Exercise: Report back each line of the data that contains the word "vapeur".

Data to use:
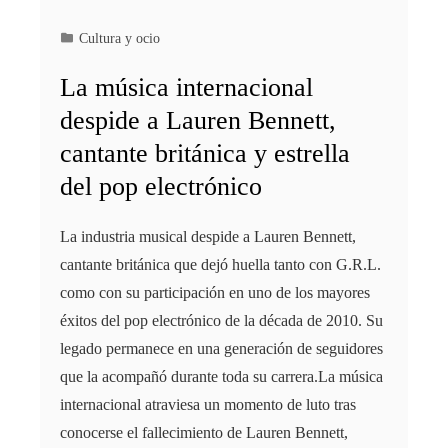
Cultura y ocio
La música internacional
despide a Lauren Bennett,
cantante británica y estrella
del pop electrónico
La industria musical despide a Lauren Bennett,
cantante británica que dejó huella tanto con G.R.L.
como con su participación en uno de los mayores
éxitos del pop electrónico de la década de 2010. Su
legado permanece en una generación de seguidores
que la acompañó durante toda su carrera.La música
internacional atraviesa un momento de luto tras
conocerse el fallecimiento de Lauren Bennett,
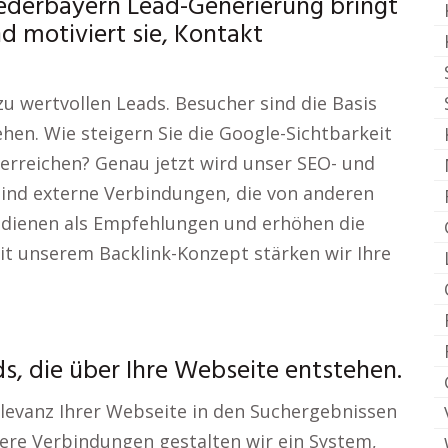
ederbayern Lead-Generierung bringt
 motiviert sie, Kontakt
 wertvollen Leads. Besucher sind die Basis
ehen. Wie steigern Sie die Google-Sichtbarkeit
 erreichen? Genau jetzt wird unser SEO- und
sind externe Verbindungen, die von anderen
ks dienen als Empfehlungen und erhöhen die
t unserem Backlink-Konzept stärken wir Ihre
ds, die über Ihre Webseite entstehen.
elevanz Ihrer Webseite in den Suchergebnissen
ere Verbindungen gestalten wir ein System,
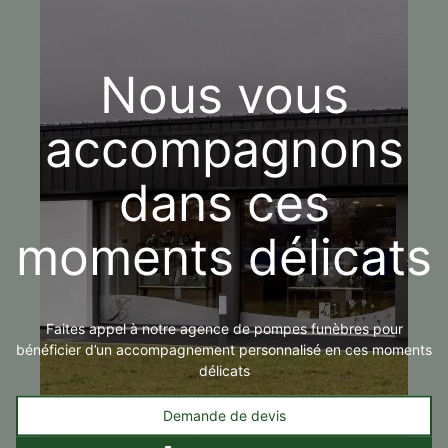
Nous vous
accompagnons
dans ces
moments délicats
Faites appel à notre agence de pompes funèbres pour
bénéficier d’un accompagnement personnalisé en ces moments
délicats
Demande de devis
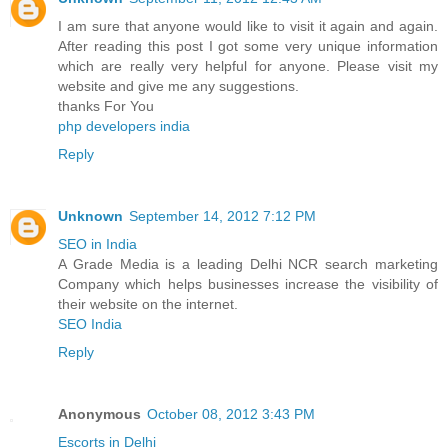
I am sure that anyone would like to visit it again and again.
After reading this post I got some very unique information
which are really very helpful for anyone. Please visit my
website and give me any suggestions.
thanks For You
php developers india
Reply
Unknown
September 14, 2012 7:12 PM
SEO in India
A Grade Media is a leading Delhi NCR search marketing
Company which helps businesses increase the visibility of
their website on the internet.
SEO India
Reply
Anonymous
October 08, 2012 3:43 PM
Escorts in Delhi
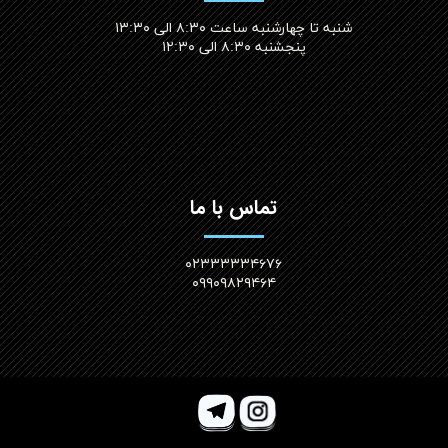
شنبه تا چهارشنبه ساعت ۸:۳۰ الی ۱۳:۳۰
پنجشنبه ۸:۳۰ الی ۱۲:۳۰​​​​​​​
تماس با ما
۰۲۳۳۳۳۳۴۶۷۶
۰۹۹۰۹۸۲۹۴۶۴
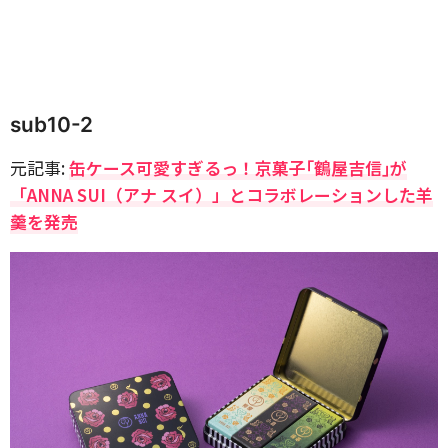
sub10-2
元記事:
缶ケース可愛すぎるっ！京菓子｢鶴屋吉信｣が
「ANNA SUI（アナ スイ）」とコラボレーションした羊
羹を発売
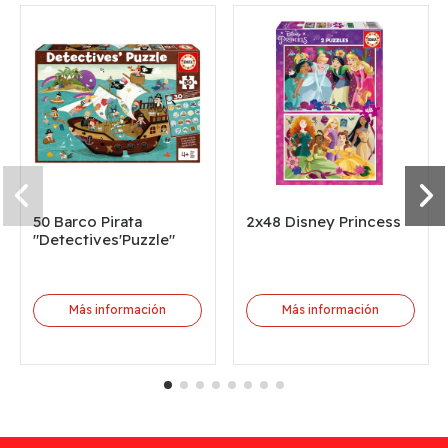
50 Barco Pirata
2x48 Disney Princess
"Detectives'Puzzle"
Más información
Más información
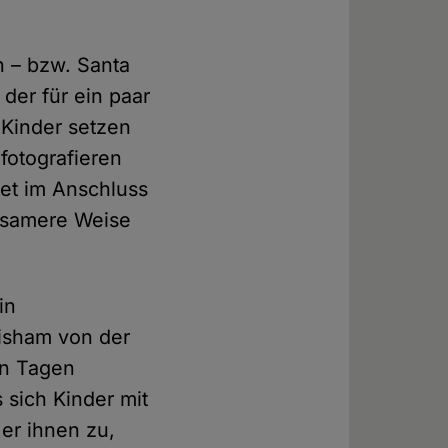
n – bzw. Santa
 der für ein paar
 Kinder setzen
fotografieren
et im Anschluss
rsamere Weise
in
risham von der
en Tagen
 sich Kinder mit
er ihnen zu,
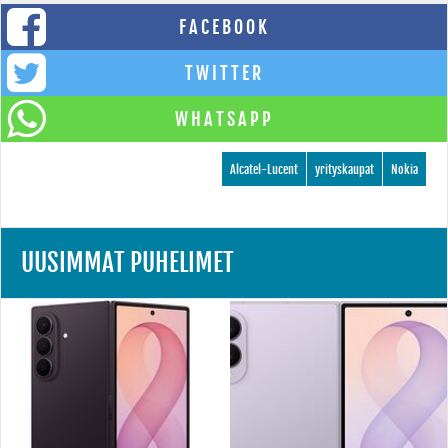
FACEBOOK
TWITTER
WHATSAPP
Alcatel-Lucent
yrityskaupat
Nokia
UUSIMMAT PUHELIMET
...
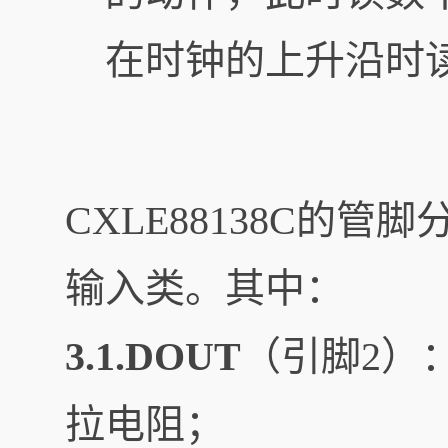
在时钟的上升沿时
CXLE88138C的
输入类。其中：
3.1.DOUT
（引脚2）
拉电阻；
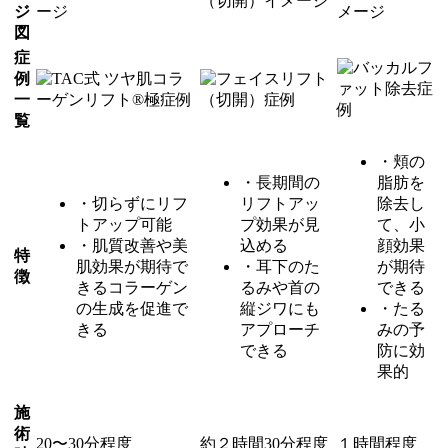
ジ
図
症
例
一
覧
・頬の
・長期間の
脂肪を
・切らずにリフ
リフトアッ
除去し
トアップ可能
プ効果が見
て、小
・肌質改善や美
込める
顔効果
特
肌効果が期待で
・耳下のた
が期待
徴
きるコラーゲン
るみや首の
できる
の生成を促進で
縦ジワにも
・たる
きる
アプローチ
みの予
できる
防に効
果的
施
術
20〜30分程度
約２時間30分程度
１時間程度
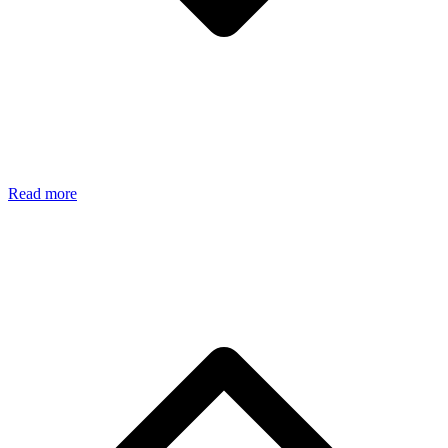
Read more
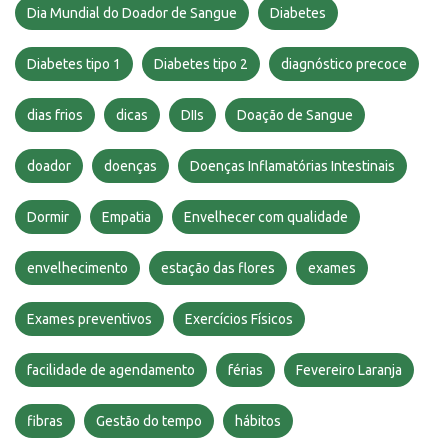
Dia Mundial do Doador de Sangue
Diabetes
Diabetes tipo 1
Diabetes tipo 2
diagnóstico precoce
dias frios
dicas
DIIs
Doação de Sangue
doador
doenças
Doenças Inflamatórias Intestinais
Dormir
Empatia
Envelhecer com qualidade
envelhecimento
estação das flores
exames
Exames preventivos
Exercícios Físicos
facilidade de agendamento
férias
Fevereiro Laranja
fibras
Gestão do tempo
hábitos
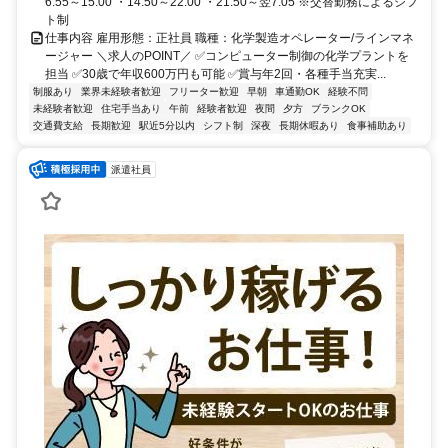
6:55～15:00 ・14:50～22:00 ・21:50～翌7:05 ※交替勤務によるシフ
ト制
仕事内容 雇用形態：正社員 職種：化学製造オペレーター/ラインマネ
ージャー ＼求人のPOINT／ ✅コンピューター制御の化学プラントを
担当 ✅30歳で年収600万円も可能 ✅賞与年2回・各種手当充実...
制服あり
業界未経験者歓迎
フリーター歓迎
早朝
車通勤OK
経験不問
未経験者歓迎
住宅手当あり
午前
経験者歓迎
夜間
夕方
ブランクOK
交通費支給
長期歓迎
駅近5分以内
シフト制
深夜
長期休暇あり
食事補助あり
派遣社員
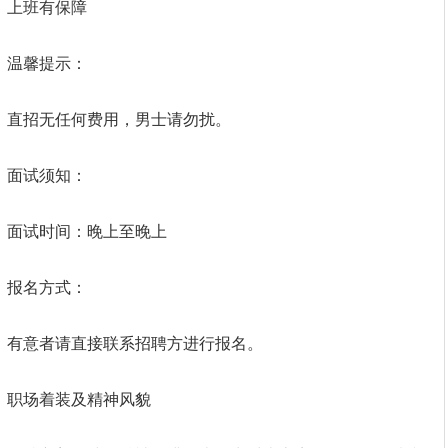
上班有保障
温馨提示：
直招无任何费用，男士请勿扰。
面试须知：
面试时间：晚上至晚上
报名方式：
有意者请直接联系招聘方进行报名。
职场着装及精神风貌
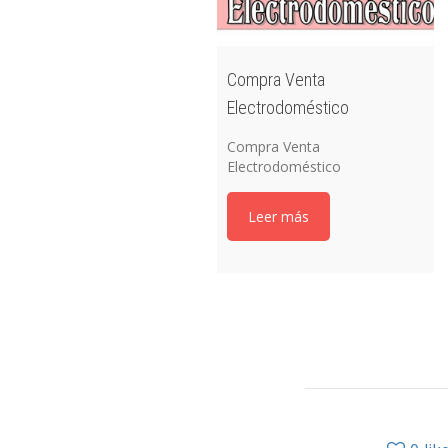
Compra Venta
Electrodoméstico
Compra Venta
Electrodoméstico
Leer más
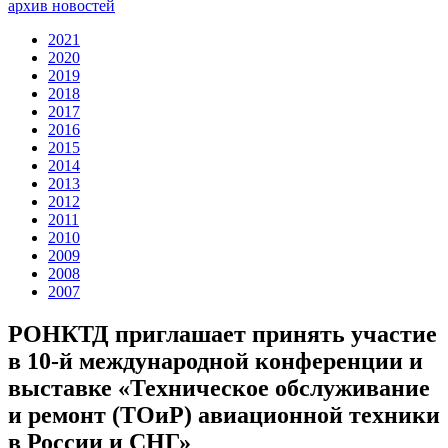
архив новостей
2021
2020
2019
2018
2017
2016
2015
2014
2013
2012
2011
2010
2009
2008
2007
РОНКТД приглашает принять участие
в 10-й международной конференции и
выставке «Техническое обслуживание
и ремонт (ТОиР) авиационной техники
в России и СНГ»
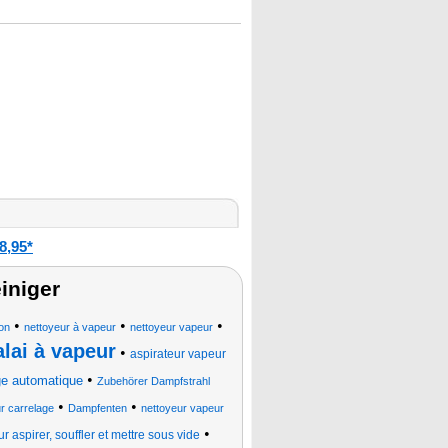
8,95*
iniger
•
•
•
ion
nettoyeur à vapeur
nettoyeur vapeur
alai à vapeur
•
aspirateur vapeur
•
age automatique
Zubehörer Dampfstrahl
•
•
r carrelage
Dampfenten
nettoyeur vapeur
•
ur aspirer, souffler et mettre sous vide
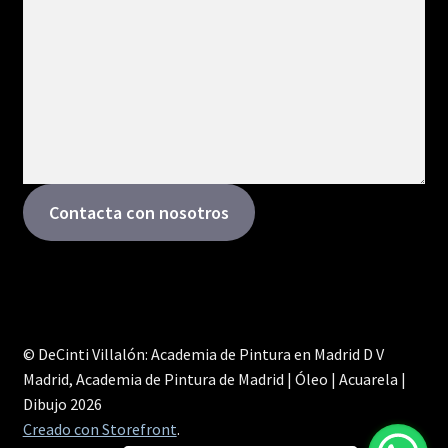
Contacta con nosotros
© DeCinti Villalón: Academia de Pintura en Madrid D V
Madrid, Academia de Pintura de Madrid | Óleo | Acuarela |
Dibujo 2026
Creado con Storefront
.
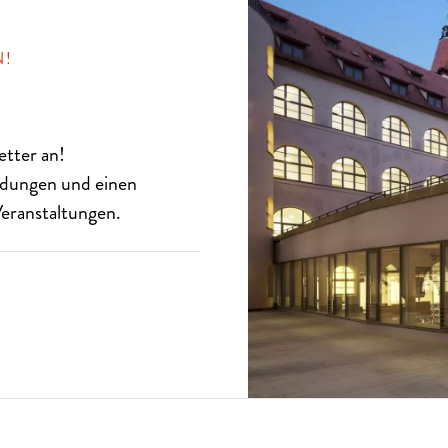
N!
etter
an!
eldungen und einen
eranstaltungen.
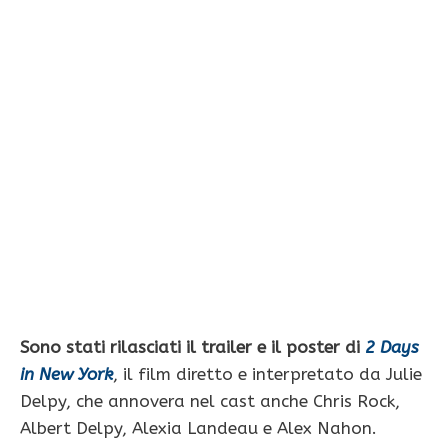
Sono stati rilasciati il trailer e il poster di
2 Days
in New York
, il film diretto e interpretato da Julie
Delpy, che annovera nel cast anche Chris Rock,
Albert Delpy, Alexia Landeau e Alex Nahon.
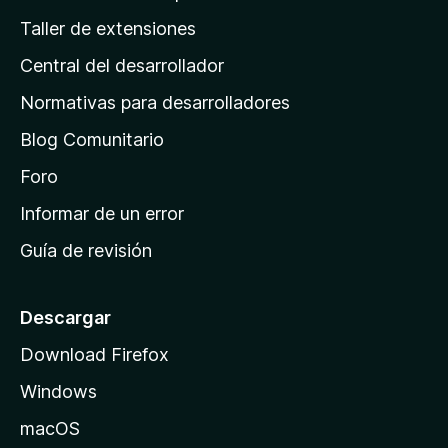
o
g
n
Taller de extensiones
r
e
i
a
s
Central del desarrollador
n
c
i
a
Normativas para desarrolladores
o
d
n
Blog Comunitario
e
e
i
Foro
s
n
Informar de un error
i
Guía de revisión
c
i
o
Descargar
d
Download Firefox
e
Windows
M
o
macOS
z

Response:
nettoyeur à vapeur
nettoyeur vapeur
alai à vapeur
aspirateur vapeur
nettoyeur vapeur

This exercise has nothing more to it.